Eventually, Medicare will be put to the expense of developing premium billing systems of some complexity. At least, this new system has a source of revenue in the investment of its cash accumulations, with an estimated time of twenty years for it to catch up with itself. Much would depend on the medical costs of the twenty years prior to the individual last year of life; at the moment, they are might even be sufficiently lower to make this approach workable. But if some new treatments, for cancer let us say, are more expensive than the years they would add to longevity, this mixed blessing would have to be treated as an independent problem. Other solutions are available; the ability of the government to borrow at lower than prevailing rates is based on the assumption that it is a sovereign debtor. While this advantage is not guaranteed, it does exist and probably would be difficult to change. Furthermore, whether pre-funding would initially appeal more to younger or older people is hard to predict, calculating the potential source of revenue or losses from various mixtures would have to account for any difference in costs among various ages. Creating enrollment quotas for various ages in the early years of an accordion expansion might be workable.
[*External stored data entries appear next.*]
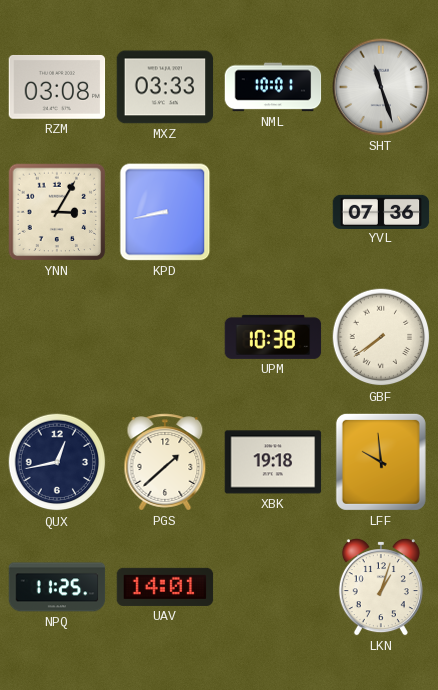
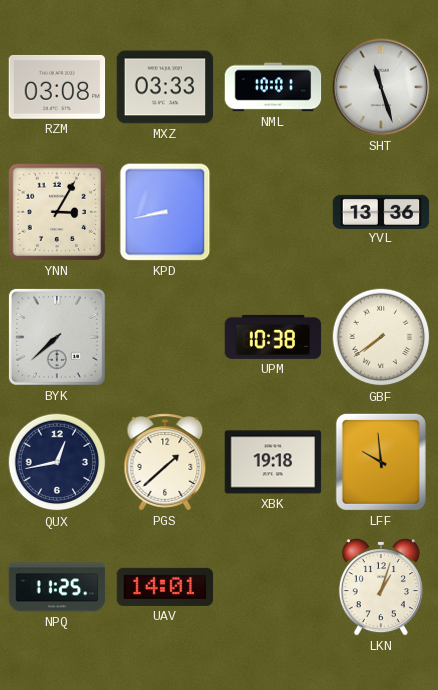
YVL: 07:36 -> 13:36
BYK: none -> 7:38
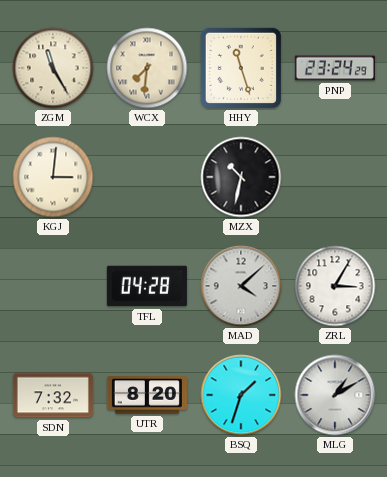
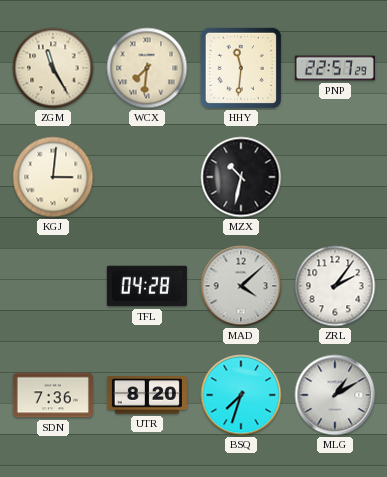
HHY: 11:27 -> 11:31
PNP: 23:24 -> 22:57
ZRL: 3:05 -> 2:06
SDN: 7:32 -> 7:36
BSQ: 1:33 -> 7:33
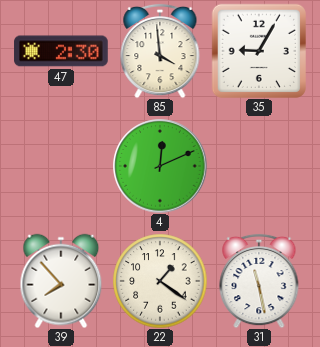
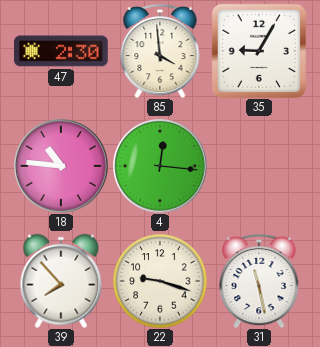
18: none -> 10:46
4: 12:11 -> 12:16
22: 1:21 -> 9:18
And then, there are some macroeconomic perplexities. As mutual fund and index fund usage expands, fewer stockholders vote their proxies; the present proposal would make this problem worse, so there would be even less resistance to lavish management salaries. The influence of family controlled stock within the portfolio, and of hedge-fund control would increase; possibly, foreign control would be easier. While true enough, these issues are not for this paper to deal with, only to mention.
Success of a pre-funded program would probably be judged by the extent of voluntary acceptance of it, and success would mean the endowment fund grows to be vast and well-distributed. Success would entail huge sums of money, potentially disruptive of the existing financial system. At peak capacity, the financial markets would have to absorb weekly inflows of about 1/4% of GNP, and eventually liquidations of double that size. Success might also entail a significant shrinkage of our oversized medical complex. Background churnings of that size would soon underlie every calculation in the markets, with uncertain consequences for what would probably be a steadily growing world financial marketplace, perhaps a disruptively international one. Not everything can be predicted so far in advance, but it is safe to say it would be tested for flaws until the markets conclude it is flawless, a very long time indeed. Such a leviathan cannot be set on automatic pilot, but neither dare it rely on having the wisdom to make unblemished mid-course corrections. There are risks in attempting a middle approach, which must just be accepted as being less than the potential rewards of taking the risk.